Das MfS veröffentlichte im Laufe seiner 40-jährigen Existenz keine Stellenausschreibungen; ebenso wenig waren Initiativbewerbungen von Personen willkommen, die sich zur geheimpolizeilichen oder nachrichtendienstlichen Tätigkeit berufen fühlten. Denn »Selbststeller« galten per se als verdächtig. Vielmehr suchte sich das MfS aus Gründen der Konspiration und der politisch-ideologischen Geschlossenheit, die es als unerlässlich für seine Effizienz als Geheimpolizei im Inneren und als Nachrichtendienst im Ausland ansah, sein Personal auf Basis von Empfehlungen vertrauenswürdiger Quellen.
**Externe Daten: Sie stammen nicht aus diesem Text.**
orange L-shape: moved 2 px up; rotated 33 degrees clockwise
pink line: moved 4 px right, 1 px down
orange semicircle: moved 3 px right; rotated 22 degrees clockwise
Solche Hinweise konnten sowohl von den eigenen Mitarbeitern kommen als auch von den Zuträgern in der SED, dem staatlichen Jugendverband FDJ oder der ostdeutschen Einheitsgewerkschaft, dem FDGB. War die Staatssicherheit auf einen möglichen IM oder auch Hauptamtlichen Mitarbeiter gestoßen, zog sie ohne dessen Wissen nähere Informationen über ihn ein. Galt die Person als politisch zuverlässig und verschwiegen? Besaß sie für das Ministerium wertvolle Kenntnisse und Fähigkeiten oder eine interessante berufliche oder gesellschaftliche Position, die sich zur Informationsbeschaffung ausnutzen ließen? Gab das familiäre wie gesellschaftliche Umfeld eine Gewähr dafür, dass die Person nicht ihrerseits vom politischen Gegner zur Infiltration der Staatssicherheit eingesetzt werden konnte? Fiel diese Vorprüfung aus Sicht des MfS positiv aus, sprach sie den Kandidaten direkt an. Dabei konnte es mehrere Treffen geben, bis sich die Staatssicherheit dem Umworbenen eindeutig zu erkennen gab. Für das Umfeld des Kandidaten waren die Anwerbungsversuche nicht ersichtlich. In einer Art Testphase mit Probeaufträgen für das MfS, etwa Erkundungen im Bekanntenkreis oder am Arbeitsplatz, sollte dann festgestellt werden, ob der Aspirant zur verdeckten Arbeit tatsächlich gewillt und geeignet war. Erst nach erfolgreicher Absolvierung der Probeaufträge wurde das »Arbeitsverhältnis« mit dem MfS durch eine Verpflichtung formalisiert und erhielt eine längerfristige Perspektive.1

So spielte es sich auch beim späteren Kanzleramtsspion Günter Guillaume ab: Nicht er bot sich ursprünglich der Staatssicherheit zur Mitarbeit an. Vielmehr kam diese nach vorheriger Überprüfung seiner Person auf ihn zu, denn Fähigkeiten, Charakterbild und politische Einstellung machten ihn aus Sicht des MfS interessant. »Man bewirbt sich nicht, sondern wird ausgewählt – aufgrund politischer Aktivität, einer bereits offenbarten Eignung und klar bewiesener Zuverlässigkeit«, antwortete Günter Guillaume entsprechend 1987 in einem Interview mit der FDJ-Zeitung Junge Welt auf die Frage, wie man Kundschafter, also Spion, für das MfS werde.2

Wer also war Günter Guillaume? Wie geriet er Anfang der fünfziger Jahre im geteilten Berlin ins Visier der Staatssicherheit? Was qualifizierte den Mann zum Spion, der durch seine Verhaftung im April 1974 und dem knapp zwei Wochen später erfolgenden Rücktritt Willy Brandts bis heute der bekannteste aller DDR-Kundschafter im Westen geblieben ist? Warum ließ er sich mit der Staatssicherheit ein?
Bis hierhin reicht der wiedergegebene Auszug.